> _Exercise data_:
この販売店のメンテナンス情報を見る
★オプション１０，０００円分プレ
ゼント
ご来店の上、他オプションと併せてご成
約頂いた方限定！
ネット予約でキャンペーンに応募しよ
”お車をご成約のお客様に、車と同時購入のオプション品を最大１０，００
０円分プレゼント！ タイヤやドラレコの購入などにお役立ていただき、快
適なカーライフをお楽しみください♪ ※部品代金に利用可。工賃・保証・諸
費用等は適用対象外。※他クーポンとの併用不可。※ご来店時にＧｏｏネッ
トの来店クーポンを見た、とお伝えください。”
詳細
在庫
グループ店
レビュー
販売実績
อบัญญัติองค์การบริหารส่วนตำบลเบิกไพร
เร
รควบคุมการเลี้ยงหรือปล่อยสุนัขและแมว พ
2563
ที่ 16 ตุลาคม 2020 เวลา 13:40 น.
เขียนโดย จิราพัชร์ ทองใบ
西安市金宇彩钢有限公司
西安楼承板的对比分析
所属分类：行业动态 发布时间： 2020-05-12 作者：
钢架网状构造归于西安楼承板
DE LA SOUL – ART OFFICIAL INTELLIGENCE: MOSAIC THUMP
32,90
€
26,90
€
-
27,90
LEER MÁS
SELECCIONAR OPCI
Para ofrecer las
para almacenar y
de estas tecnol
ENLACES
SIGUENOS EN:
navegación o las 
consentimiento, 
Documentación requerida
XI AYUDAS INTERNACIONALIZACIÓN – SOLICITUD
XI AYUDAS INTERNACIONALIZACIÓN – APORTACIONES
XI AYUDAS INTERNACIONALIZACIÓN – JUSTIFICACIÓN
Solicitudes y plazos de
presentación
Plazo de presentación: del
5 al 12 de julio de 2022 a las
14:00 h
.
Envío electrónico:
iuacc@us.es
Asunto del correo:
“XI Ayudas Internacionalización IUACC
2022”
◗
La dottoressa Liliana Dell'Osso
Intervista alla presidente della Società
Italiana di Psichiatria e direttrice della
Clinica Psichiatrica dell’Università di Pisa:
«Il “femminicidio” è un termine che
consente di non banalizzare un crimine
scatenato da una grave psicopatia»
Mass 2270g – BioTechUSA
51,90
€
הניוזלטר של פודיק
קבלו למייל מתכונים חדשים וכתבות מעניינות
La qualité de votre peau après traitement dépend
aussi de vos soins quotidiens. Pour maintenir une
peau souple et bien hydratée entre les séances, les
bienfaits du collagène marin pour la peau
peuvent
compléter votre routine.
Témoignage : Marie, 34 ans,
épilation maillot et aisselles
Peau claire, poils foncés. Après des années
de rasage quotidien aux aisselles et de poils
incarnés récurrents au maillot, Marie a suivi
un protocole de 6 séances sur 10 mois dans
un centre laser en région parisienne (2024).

> _Prompt_: Gather each line from the entries above that includes the word "presentación".

> _Answer to this problem_:
presentación
Plazo de presentación: del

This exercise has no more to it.